I have these two equations $u + e^u + z +e^z = x$ and $u + u^5 + z^3 = y$. I'm wanting to try to show that there exist solutions $z = f(x,y)$ and $u = g(x,y)$ for $(x,y)$ in a neighborhood of $(2,0)$ and that $f$ and $g$ are smooth.I'm trying to figure this out and, in turn, figure out the bottom part as well. What i've tried so far is taking $$F_1(u,x,y,z)=u+e^u +z+e^z-x$$ $$F_2(u,x,y,z)=u+u^5+z^3-y$$ I've tried taking the determinate $$det= \begin{matrix} \frac {\partial F_1}{\partial u} & \frac {\partial F_1}{\partial z}\\ \frac {\partial F_2}{\partial u} & \frac {\partial F_2}{\partial z} \\ \end{matrix} $$ however, I believe i'm approaching this the wrong way because I get$$ \begin{matrix} 1+ ue^u & 1+ze^z \\ 1+5u^4& 3z \\ \end{matrix} $$ I don't know where to plug in any other information and it seems I've run into a dead end.

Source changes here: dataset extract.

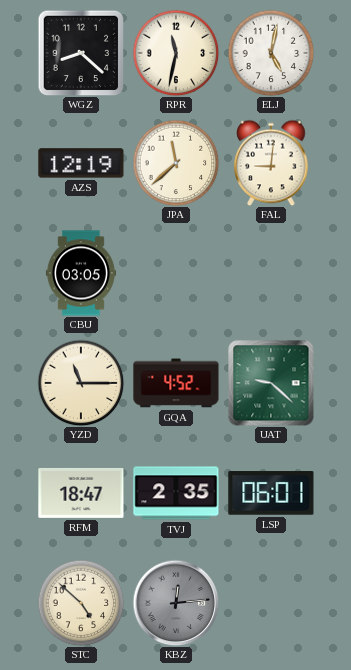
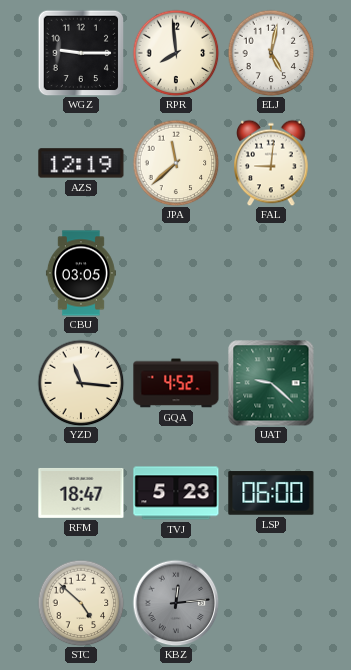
WGZ: 8:22 -> 9:15
RPR: 11:32 -> 7:59
YZD: 11:15 -> 11:16
TVJ: 2:35 -> 5:23
LSP: 06:01 -> 06:00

I need to know this in order to do the example problems like: Find $f(2,0)$ , $\frac {\partial f}{\partial x} (2,0)$ , $\frac {\partial f}{\partial y} (2,0)$ , $\frac {\partial^2 f}{\partial x^2} (2,0)$ , $\frac {\partial^2 f}{\partial y^2} (2,0)$ $\frac {\partial^2 f}{\partial x^2y} (2,0)$ Am I crazy or have i just screwed up big time somewhere?!?
As mentioned in the comments, your question needs a little more info, because there are multiple points $(u,z)$ for which $x=2$, $y=0$. However, notice that $(u,z) = (0,0)$ works, and I think that this is a natural point to choose. So let's assume that the point $u=0$, $z=0$, $x=2$, $y=0$ was given in the problem instead of just $x$ and $y$.
Now if you weren't asked to verify that the implicit function theorem holds, your problem is much easier. Let's rewrite your first equations, assuming that $u = u(x,y)$, $z=z(x,y)$ are functions of $x$ and $y$: \begin{align*} u(x,y) + e^{u(x,y)} + z(x,y) + e^{z(x,y)} & = x \\ u(x,y) + u(x,y)^5 + z(x,y)^3 & = y. \end{align*} (You don't always need to write all the dependencies on $(x,y)$, but it's nice to make sure you know exactly which variables are functions of which other variables.)
Now we can implicitly differentiate both of these with respect to $x$: \begin{align*} \frac{\partial u}{\partial x}(x,y) + e^{u(x,y)}\frac{\partial u}{\partial x}(x,y) + \frac{\partial z}{\partial x}(x,y) + e^{z(x,y)}\frac{\partial z}{\partial x}(x,y) & = 1 \\ \frac{\partial u}{\partial x}(x,y) + 5u(x,y)^4\frac{\partial u}{\partial x}(x,y) + 3z(x,y)^2\frac{\partial z}{\partial x}(x,y) & = 0. \end{align*} Now plugging in $x=2$, $y=0$, $u(2,0)=0$, $z(2,0)=0$ gives: \begin{align*} 2\frac{\partial u}{\partial x}(2,0) + 2\frac{\partial z}{\partial x}(2,0) & = 1 \\ \frac{\partial u}{\partial x}(2,0) & = 0, \end{align*} so $\frac{\partial z}{\partial x}(2,0) = \frac{\partial f}{\partial x}(2,0) = \frac12$. You can do the higher derivatives similarly, though it looks like it will be quite messy.
By the way, since you ask about implicit function theorem, and you were close to showing that it holds, let's finish that off. You compute the matrix of partial derivatives as you did above (but I've fixed some of yours which were incorrect):
$$\left( \begin{array}{cc} 1 + e^u & 1 + e^z \\ 1+5u^4 & 3z^2 \end{array} \right).$$
The determinant of this matrix is $3z^2(1+e^u) - (1+e^z)(1+5u^4)$. Now we can plug in $u=0$, $z=0$, and notice that the derivative is nonzero. By the implicit function theorem, this guarantees the existence of the functions $z=f(x,y)$, $u=g(x,y)$ which we assumed above.